1 – Conceição Evaristo
Conceição Evaristo, de origem humilde, trabalhou de empregada doméstica antes de graduar-se em Letras na Universidade Federal do Rio de Janeiro. A professora Evaristo se tornou uma das mais importantes escritoras brasileiras contemporâneas. Sua obra é marcada por temas relacionados à identidade, discriminação racial e o papel da mulher negra na sociedade. Um de seus trabalhos mais significativos é o romance “Ponciá Vicêncio”, onde narra a trajetória de uma mulher negra em busca de sua ancestralidade e liberdade.

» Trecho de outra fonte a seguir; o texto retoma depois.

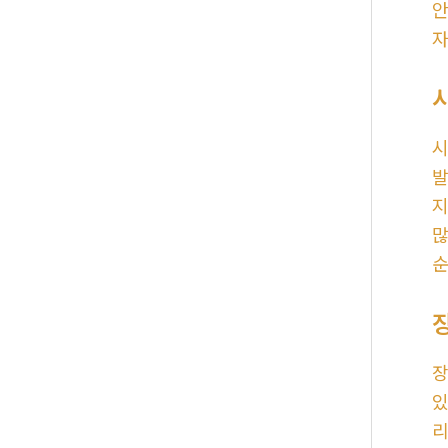
안
자
시
발
지
많
순
장
있
리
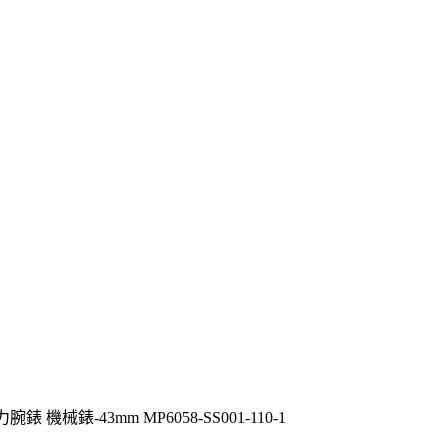
列引力腕錶 機械錶-43mm MP6058-SS001-110-1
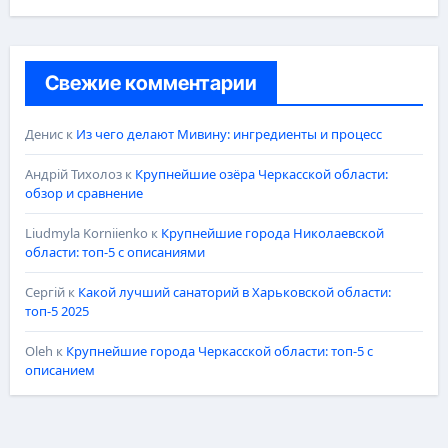
Свежие комментарии
Денис
к
Из чего делают Мивину: ингредиенты и процесс
Андрій Тихолоз
к
Крупнейшие озёра Черкасской области:
обзор и сравнение
Liudmyla Korniienko
к
Крупнейшие города Николаевской
области: топ-5 с описаниями
Сергій
к
Какой лучший санаторий в Харьковской области:
топ-5 2025
Oleh
к
Крупнейшие города Черкасской области: топ-5 с
описанием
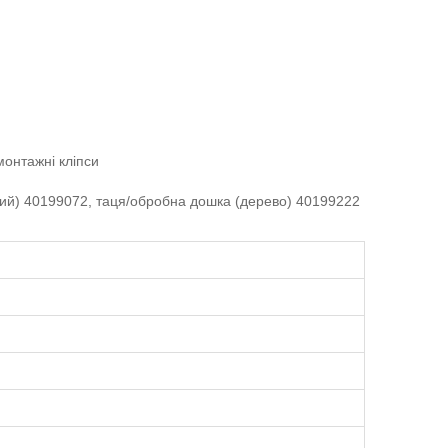
монтажні кліпси
ний) 40199072, таця/обробна дошка (дерево) 40199222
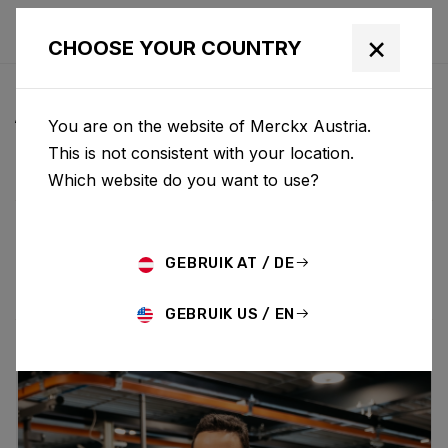
×
CHOOSE YOUR COUNTRY
ALLE NEUIGKEITEN &
You are on the website of Merckx Austria.
UPDATES
This is not consistent with your location.
Which website do you want to use?
Choose category
ALL
RESEARCH
NEWS
PROMO
HISTORY
GEBRUIK AT / DE
TECHNOLOGY
STORY
BIKE LAUNCH
GEBRUIK US / EN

Além de seu trabalho como romancista, Conceição Evaristo é reconhecida como poeta, e suas poesias são carregadas de uma força lírica que retrata a resistência e o protagonismo de mulheres negras.
2 – Paulo Freire
Reconhecido internacionalmente por suas contribuições à educação, Paulo Freire também é autor de várias obras literárias. Seu livro mais famoso, “Pedagogia do Oprimido”, é leitura obrigatória para quem deseja entender as complexas relações entre educação, sociedade e opressão. Nesta obra, Freire defende uma educação crítica e libertadora, em que os alunos são coautores de seu processo de aprendizado.
3 – Cristovão Tezza
Cristovão Tezza é professor e escritor, conhecido por suas obras que exploram as complexidades da vida cotidiana e os dramas familiares. Sua obra mais aclamada pela crítica e pelo público, “O Filho Eterno”, narra a história do nascimento de uma criança com síndrome de Down coincidindo com o momento de ruptura na vida dos pais. Na obra, Cristovão Tezza expõe as dificuldades, inúmeras, e as saborosas pequenas vitórias de criar um filho especial, esmiuçando a saga por clínicas e consultórios médicos no início da década de 1980, época em que o assunto não era tão estudado e debatido na sociedade. O livro oferece uma reflexão sensível e poderosa sobre os desafios da vida.
4 – Nélida Piñon
Nélida Piñon, primeira mulher a presidir a Academia Brasileira de Letras, também tem um histórico acadêmico como professora. Em “A República dos Sonhos”, sua obra mais celebrada, Nélida mistura realidade e ficção ao retratar a trajetória de uma família de imigrantes galegos no Brasil, abordando questões como identidade, memória e exílio. A trama conta a história de Madruga, jovem camponês que deixa a Galícia com rumo ao Rio de Janeiro, embarcando com o amigo Venâncio. Com um emprego humilde numa pensão da Praça Mauá, a vida de Madruga passa por uma trajetória de sucessos e fracassos, que põem à prova seus ideais de liberdade e felicidade.
5 – Lélia Gonzalez
Além de professora e ativista, Lélia Gonzalez contribuiu para a consolidação do movimento negro brasileiro, como a fundação do Movimento Negro Unificado – MNU, em 1978. Ela também colaborou para a redemocratização e participou da política institucional no País. Foi uma das pioneiras na luta pelos direitos das mulheres negras no Brasil. Em sua obra “Festas populares no Brasil”, ela aborda a construção da identidade negra neste território e a importância da resistência cultural. Suas reflexões continuam a influenciar movimentos sociais e acadêmicos.
Dia do Poeta
Em homenagem ao Dia do Poeta, comemorado anualmente em 20 de outubro, próximo domingo, encerramos com o poema “Vozes-Mulheres” de Conceição Evaristo. Esta poesia reflete as vozes silenciadas das mulheres negras ao longo da história, trazendo à tona a força e a resiliência delas.
Vozes-Mulheres
A voz de minha bisavó
ecoou criança
nos porões do navio.
Ecoou lamentos
de uma infância perdida.
A voz de minha avó
ecoou obediência
aos brancos-donos de tudo.
A voz de minha mãe
ecoou baixinho, revolta
no fundo das cozinhas alheias,
debaixo das trouxas,
roupagens sujas dos brancos,
pelo caminho empoeirado
rumo à favela.
A minha voz
ainda ecoa versos perplexos
com rimas de sangue
e fome.
A voz de minha filha
recolhe todas as nossas vozes,
recolhe em si
as vozes mudas, caladas, engasgadas nas gargantas.
A voz de minha filha
recolhe em si
a fala e o ato.
O ontem — o hoje — o agora.
Que essas vozes ecoem e continuem a inspirar leitores e escritores!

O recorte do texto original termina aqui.